Start of Exercise input

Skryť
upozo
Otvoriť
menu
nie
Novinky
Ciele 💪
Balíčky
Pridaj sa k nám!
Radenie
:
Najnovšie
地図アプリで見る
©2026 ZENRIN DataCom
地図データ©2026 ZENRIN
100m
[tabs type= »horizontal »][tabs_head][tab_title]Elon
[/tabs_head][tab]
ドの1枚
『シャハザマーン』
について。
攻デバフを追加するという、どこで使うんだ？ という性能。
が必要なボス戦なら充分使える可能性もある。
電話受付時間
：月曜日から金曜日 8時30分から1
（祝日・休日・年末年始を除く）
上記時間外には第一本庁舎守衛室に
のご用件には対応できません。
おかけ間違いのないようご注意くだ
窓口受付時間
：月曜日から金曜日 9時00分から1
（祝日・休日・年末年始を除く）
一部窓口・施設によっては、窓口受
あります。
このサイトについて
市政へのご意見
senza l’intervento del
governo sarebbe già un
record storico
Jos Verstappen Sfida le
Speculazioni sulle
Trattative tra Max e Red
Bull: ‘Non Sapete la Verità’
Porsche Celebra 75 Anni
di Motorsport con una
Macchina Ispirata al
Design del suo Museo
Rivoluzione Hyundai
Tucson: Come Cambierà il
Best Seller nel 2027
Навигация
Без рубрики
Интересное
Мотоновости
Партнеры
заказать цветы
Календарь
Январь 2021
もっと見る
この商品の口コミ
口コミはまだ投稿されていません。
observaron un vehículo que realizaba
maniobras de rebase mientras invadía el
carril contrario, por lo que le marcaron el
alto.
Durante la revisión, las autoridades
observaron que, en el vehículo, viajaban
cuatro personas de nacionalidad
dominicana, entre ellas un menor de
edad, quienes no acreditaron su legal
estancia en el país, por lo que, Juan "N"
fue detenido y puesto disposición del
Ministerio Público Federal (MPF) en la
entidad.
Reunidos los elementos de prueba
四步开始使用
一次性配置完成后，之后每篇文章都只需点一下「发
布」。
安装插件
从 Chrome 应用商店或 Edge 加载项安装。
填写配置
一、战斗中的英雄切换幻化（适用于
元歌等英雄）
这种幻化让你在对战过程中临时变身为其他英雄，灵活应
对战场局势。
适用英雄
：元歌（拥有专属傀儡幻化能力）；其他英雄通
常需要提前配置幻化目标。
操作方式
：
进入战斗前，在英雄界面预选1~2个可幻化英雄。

End of Exercise input

### Work required
A complete answer lists each line of the data that holds the word "vehículo".

### Exercise solution
observaron un vehículo que realizaba
observaron que, en el vehículo, viajaban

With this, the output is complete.